● WHAT TO PRODUCE
Work out the number of lines in the records that include the word "field"; reply with that number alone.

====

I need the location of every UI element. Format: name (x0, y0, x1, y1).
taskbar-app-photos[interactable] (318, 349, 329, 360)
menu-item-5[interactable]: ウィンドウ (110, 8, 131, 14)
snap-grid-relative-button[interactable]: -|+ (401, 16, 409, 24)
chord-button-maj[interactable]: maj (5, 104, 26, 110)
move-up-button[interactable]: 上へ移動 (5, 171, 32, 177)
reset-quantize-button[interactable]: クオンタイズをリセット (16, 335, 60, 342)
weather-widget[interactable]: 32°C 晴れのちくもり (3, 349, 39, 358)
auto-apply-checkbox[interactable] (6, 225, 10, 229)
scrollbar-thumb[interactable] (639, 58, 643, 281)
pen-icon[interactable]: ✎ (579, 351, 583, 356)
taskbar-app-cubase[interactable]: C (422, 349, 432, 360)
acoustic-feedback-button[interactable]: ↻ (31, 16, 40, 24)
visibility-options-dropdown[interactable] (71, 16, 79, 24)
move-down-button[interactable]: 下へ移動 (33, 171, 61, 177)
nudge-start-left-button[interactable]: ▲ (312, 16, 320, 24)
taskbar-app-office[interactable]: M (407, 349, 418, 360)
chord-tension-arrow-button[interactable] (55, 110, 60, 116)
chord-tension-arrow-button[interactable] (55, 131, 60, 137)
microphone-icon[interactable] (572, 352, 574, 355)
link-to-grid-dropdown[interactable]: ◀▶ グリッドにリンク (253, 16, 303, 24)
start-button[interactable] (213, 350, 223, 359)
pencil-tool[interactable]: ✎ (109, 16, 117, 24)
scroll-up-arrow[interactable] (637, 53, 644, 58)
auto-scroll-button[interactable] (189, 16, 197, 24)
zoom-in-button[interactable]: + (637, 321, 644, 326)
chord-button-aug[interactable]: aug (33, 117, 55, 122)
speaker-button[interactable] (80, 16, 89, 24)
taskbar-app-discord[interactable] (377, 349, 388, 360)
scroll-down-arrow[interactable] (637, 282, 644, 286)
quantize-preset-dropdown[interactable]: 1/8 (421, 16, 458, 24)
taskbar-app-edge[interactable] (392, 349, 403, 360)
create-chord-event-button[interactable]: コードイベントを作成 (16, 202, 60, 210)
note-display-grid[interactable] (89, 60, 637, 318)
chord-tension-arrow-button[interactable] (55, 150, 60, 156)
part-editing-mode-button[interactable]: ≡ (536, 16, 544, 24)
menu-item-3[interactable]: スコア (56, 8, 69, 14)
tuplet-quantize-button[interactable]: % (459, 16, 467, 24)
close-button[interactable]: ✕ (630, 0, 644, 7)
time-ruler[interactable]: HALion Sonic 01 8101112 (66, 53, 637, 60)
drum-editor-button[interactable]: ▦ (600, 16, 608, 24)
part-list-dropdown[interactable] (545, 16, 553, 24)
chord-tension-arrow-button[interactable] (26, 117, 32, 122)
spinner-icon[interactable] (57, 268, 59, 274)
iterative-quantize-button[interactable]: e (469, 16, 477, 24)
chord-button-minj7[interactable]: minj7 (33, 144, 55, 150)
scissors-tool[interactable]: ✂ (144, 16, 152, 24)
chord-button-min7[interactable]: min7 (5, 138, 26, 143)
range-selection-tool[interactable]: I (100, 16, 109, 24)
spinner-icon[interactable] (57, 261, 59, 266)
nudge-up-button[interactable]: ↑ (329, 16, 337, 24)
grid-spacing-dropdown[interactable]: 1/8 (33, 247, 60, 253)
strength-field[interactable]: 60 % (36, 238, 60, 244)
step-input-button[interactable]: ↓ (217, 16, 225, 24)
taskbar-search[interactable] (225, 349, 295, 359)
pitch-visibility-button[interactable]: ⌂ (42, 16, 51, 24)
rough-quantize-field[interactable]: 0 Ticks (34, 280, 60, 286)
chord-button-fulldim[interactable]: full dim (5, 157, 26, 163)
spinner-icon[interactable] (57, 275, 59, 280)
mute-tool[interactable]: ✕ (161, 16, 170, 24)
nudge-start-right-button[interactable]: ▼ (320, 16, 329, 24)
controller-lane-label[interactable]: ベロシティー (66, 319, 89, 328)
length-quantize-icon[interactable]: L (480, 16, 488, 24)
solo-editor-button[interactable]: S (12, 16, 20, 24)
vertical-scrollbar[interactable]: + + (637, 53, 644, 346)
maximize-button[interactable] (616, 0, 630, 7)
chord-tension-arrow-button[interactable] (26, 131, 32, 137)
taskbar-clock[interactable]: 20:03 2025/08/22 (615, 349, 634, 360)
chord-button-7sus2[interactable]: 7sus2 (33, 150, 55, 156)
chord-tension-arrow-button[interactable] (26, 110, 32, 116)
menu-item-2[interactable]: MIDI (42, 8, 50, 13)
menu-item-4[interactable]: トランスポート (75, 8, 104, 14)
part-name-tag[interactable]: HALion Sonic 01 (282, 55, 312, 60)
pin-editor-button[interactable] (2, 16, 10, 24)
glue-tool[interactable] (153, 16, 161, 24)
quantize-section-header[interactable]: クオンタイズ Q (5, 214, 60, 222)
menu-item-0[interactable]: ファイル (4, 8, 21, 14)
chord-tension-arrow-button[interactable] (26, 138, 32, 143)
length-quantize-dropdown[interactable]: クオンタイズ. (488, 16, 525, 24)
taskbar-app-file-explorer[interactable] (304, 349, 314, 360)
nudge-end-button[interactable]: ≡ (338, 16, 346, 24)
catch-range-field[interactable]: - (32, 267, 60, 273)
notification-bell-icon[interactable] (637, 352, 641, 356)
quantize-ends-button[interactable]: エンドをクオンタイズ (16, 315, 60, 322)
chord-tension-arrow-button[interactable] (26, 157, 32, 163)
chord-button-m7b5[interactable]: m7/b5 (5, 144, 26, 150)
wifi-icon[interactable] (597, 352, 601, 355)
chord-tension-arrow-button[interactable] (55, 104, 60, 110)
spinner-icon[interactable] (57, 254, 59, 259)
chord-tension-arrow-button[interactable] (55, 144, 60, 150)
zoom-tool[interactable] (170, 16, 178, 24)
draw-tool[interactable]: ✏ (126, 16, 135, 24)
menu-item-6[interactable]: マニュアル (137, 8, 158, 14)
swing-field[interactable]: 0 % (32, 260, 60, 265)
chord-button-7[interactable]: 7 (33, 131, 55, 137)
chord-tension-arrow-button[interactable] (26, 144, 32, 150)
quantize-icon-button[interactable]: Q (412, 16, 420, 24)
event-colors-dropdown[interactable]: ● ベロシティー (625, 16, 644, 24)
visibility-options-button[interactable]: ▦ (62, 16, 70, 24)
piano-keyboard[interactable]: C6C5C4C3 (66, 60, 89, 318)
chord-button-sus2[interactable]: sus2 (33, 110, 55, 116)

====

● YOUR SOLUTION
4